Thanks Take2, yeah, we've been separated for about 5.5 years. We've been "dating" for about the last 4 years. He's been with OW the whole time. I guess it's complicated, they've been together about 8 years now, and the DDay occurred when I found out that they were lying to me about having broken boundaries. Earlier this year we started talking about moving back in with each other and basically resuming married life, but when I realized that meant that I would have to actually deal with him seeing OW in my face (easier to ignore when we don't live together), well, push came to shove and we've been in MC since then trying to figure out WTF to do.
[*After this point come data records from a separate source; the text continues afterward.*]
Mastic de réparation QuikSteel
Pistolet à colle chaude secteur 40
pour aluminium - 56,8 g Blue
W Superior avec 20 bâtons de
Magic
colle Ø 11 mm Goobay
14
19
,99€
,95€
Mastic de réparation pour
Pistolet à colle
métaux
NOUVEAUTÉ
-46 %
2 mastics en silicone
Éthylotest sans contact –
We had a polyamorous marriage even for years before all the shit hit the fan (and were actually reasonably good at it, for a while at least, though we had some screwups sometimes), but another condition of us staying together moving forward is going monogamous for a while. I'm truly a proponent of open/poly/swinging/whatever as long as it's above board, but he can't seem to manage it, and if we can't trust each other or communicate with each other then we likely have no business having an open arrangement. We need to be able to trust and communicate and really truly commit before we go down that road again (if ever).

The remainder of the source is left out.